Of Suitcases and Anxiety
I was making my way to graduate school on foreign shores in my late 20s as a late-blooming adult. If you know of the intricacies involved in embarking on such a journey, you’d immediately understand that an Indian student traveling to North America involves packing your whole world with you and maxing out the 32 kg, 3-free bags limit of airlines. Well, it was aeons ago at this point so my memory eludes me on whether the limit was 2 bags of 32 kg checked-in and one carry-on or 3 bags of 32 kg checked-in.
It seems such a trivial worry now but then, it was an all-consuming anxiety.
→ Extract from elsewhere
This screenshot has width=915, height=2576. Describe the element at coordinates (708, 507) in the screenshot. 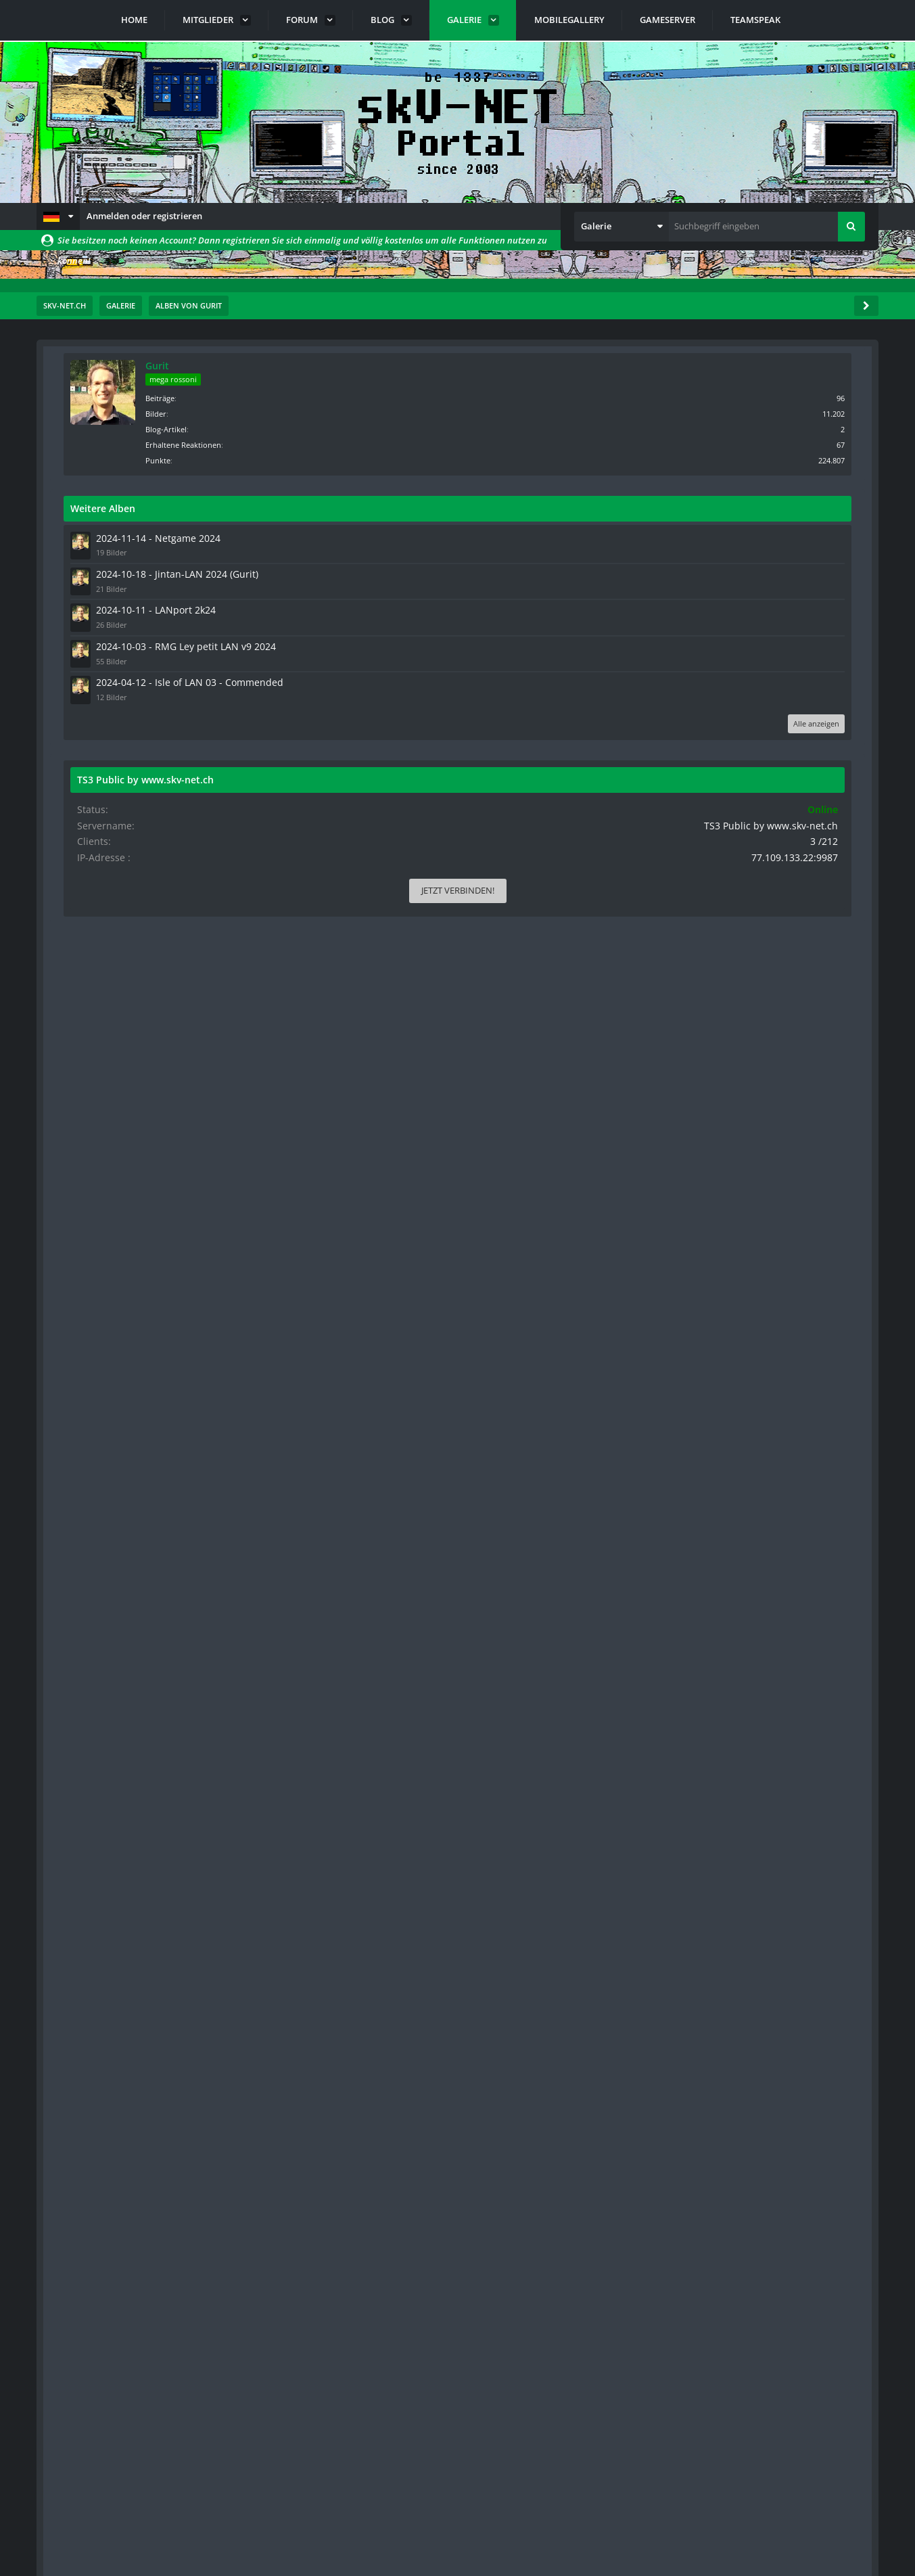 I see `Weitere Alben` at that location.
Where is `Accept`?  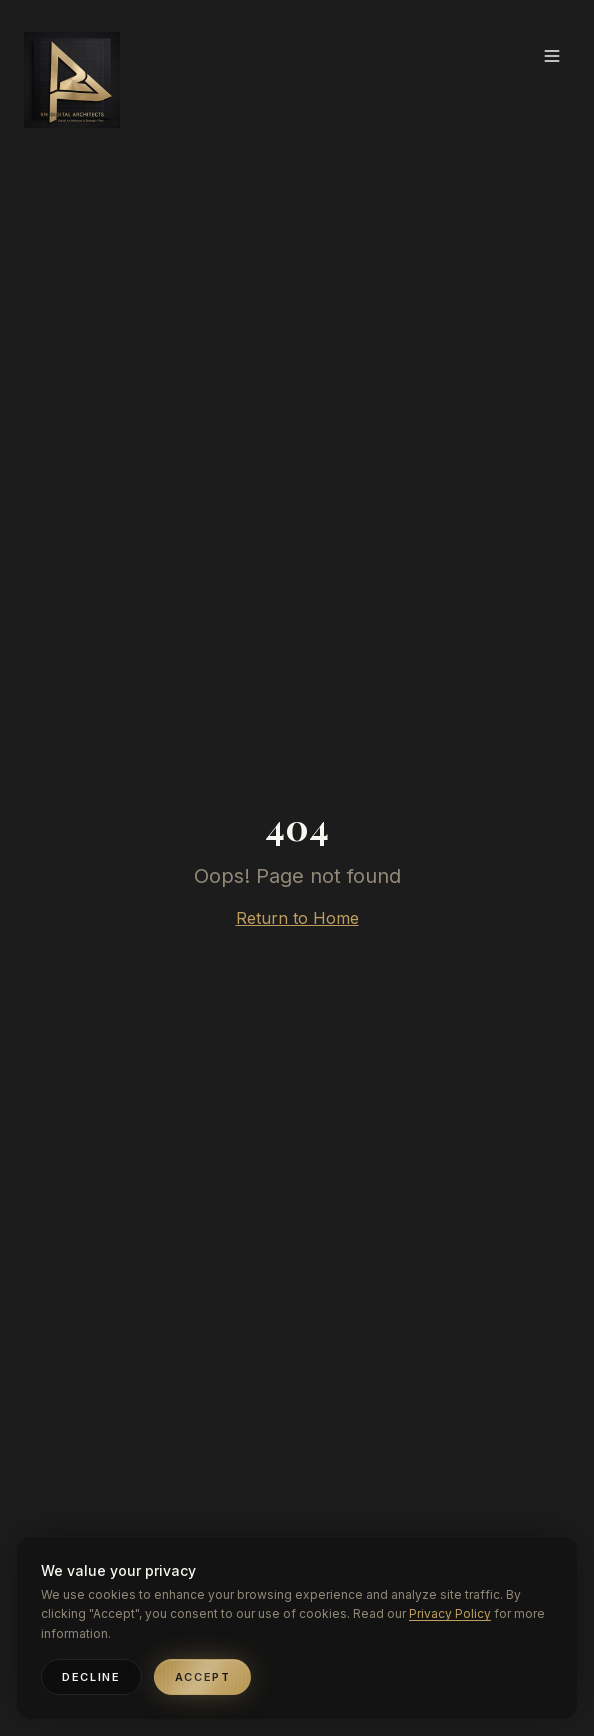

How am I going to lug all of those suitcases forward from the point at the airport where my family can no longer accompany me? How am I going to lift these things onto a trolley? How am I going to push the heavy trolley? How am I going to unload the trolley at the counter to check the bags in? How am I going to transfer bags? How am I going to collect the lumbering bulk (which were not overweight though, exactly 32 kg each) and get to my relatives on the other side who would come to receive me?
I spent sleepless nights going over every move in my head in detail. I envisioned how I would ask for help, who I could potentially ask for help and constructed the sentences I would use. On-the-day-of, goings-on looked nothing remotely like my rehearsed imagination.
I made it though. I did it. Just like many other achievements in my life that I did not think I would be able to accomplish.
It’s ironic that for present Me to be able to wave away the intense worry of past Me as inconsequential is only possible because I did the hard thing through all the stomach-churning and windpipe-constricting anxiety.
Past Me, I give you a hug for being brave. Bravo!